> [TASK INSTRUCTIONS] Look through the material below and show every line with the word "Freddie".
☆ ☆ ☆ ☆ ☆
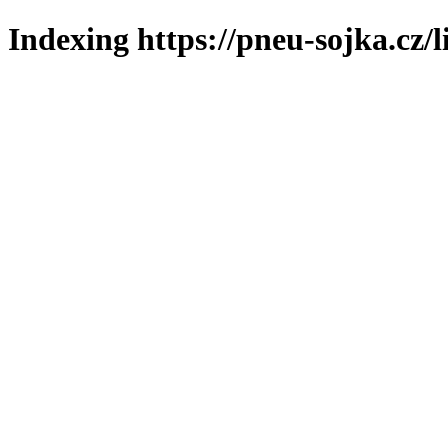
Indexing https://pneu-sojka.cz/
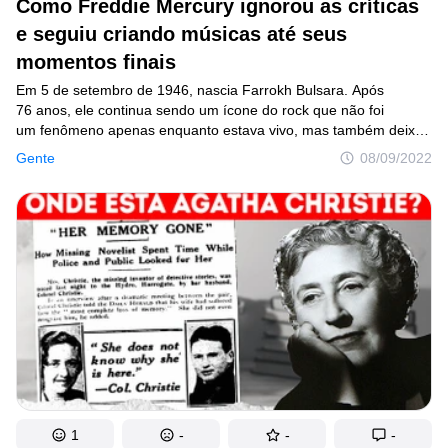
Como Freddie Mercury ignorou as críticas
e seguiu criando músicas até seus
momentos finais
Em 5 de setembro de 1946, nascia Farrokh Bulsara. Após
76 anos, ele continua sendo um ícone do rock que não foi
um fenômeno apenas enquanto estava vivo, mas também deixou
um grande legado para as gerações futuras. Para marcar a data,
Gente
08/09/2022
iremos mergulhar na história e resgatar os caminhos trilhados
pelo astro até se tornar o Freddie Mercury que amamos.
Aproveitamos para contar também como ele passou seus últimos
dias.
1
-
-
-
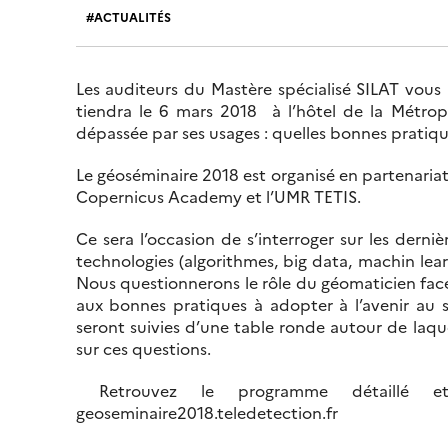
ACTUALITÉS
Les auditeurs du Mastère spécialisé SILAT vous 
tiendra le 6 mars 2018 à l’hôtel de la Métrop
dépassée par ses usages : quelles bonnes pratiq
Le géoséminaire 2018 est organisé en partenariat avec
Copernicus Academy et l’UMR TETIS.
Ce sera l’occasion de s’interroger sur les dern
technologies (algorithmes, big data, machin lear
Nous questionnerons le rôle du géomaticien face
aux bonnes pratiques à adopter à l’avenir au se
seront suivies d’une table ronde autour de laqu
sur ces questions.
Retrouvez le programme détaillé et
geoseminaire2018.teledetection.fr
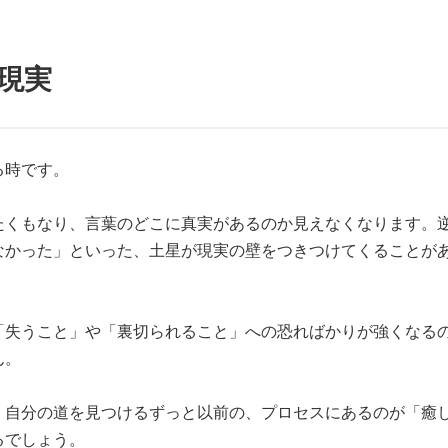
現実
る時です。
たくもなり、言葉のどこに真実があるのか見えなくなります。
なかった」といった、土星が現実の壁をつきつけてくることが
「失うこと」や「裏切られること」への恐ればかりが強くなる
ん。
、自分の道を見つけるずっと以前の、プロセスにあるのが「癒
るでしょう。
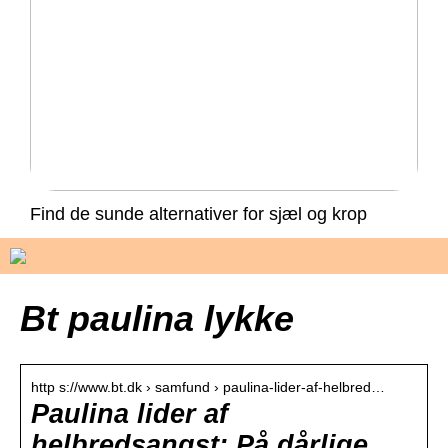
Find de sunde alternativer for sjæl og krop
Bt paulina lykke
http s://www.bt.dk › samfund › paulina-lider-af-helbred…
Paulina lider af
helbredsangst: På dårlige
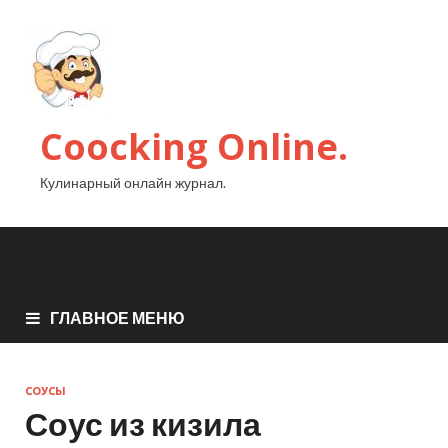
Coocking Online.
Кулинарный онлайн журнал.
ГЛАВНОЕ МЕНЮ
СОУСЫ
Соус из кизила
☆ ☆ ☆ ☆ ☆
> [ANSWER FOR THE TASK]
Como Freddie Mercury ignorou as críticas
pelo astro até se tornar o Freddie Mercury que amamos.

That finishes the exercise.